DATA EXCERPTS Start Marker

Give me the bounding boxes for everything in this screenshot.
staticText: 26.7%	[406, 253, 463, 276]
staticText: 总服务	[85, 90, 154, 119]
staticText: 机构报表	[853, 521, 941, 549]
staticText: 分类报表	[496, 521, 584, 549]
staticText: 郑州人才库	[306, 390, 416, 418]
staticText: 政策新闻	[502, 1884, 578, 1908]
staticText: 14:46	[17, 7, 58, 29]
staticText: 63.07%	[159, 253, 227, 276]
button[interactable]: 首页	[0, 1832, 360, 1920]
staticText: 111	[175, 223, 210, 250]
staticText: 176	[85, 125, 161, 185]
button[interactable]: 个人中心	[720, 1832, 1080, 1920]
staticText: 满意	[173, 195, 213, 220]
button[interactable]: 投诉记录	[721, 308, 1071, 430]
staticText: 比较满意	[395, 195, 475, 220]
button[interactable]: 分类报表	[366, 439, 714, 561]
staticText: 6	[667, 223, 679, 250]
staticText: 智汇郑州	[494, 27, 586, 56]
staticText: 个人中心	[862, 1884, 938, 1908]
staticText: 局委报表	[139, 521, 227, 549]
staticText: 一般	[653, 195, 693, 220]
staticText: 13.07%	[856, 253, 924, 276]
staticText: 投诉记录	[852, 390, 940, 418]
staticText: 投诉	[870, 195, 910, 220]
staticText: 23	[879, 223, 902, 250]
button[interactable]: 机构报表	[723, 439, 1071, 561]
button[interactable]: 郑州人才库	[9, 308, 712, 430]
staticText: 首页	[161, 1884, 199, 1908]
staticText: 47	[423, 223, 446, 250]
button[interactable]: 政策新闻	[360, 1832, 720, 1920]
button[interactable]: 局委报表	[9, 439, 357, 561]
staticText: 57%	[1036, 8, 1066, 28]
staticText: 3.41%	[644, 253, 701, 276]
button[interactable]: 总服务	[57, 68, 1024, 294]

DATA EXCERPTS End Marker
DATA EXCERPTS Start Marker

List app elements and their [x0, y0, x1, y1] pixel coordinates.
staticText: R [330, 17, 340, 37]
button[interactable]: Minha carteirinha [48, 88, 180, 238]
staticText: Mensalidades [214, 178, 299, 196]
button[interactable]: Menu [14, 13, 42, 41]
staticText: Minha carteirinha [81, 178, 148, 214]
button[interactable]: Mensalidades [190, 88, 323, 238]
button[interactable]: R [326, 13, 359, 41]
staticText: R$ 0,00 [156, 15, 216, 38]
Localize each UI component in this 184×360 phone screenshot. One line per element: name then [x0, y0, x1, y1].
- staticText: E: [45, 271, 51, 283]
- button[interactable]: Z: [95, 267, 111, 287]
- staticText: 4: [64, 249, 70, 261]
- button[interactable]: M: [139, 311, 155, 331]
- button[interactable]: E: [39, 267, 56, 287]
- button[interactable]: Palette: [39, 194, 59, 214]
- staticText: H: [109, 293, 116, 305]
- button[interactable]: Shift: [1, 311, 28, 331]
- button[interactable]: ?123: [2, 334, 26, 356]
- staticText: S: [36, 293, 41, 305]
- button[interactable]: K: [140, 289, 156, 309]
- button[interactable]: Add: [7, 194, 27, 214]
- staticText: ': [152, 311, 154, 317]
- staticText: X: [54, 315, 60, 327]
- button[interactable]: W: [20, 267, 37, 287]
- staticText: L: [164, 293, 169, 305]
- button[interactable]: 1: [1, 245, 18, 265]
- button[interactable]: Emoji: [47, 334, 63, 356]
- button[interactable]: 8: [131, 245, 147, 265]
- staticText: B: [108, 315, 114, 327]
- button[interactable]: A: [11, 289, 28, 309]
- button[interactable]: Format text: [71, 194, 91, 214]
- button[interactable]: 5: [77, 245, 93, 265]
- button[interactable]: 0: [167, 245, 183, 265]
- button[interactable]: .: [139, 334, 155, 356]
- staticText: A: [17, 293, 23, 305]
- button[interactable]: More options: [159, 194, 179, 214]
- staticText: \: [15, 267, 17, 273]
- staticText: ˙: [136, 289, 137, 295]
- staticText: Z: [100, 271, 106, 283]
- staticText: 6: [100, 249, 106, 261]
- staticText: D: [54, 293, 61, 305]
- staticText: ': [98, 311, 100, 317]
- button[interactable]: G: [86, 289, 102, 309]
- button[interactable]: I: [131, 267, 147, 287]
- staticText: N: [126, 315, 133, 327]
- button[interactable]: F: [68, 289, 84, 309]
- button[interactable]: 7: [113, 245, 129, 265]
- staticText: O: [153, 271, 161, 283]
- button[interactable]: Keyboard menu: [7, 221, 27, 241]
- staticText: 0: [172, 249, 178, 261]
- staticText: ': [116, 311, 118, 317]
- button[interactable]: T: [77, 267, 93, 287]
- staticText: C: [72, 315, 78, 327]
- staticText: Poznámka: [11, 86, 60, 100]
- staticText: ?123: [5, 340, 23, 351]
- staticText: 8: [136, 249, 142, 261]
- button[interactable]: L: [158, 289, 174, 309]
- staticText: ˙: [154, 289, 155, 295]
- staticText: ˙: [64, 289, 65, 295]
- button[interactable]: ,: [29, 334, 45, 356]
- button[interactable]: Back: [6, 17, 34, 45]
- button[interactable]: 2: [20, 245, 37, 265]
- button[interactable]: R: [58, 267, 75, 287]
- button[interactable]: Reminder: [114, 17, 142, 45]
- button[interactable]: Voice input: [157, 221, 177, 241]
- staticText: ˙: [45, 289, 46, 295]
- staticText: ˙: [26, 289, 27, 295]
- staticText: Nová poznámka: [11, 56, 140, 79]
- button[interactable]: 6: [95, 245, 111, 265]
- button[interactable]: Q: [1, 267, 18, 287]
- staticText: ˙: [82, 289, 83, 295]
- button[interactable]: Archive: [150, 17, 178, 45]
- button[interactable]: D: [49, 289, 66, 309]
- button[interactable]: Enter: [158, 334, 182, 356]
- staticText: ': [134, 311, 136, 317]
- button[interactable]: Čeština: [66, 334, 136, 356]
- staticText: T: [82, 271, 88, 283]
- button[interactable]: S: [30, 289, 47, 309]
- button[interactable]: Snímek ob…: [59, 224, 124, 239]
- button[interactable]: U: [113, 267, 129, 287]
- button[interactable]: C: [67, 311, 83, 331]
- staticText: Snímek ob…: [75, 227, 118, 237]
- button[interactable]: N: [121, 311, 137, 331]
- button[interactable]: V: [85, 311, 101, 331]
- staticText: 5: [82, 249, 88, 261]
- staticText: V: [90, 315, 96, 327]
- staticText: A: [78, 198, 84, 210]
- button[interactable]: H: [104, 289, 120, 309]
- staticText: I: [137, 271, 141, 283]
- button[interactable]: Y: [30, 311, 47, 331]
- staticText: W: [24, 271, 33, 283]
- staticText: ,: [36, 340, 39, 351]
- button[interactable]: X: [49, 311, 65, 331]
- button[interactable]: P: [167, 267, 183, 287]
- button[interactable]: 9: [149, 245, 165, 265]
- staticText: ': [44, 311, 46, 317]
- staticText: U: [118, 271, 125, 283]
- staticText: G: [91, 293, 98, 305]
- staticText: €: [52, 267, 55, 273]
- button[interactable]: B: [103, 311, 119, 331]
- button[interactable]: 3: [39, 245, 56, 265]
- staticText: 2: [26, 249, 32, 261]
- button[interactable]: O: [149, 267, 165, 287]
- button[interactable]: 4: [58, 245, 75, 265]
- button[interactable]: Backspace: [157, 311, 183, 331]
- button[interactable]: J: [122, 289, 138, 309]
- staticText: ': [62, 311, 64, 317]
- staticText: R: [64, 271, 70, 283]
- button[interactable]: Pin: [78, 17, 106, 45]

DATA EXCERPTS End Marker

### INSTRUCTIONS FOR THE TASK
Answer only with the count of lines in the records that include the string "局委报表".

### YOUR SOLUTION
2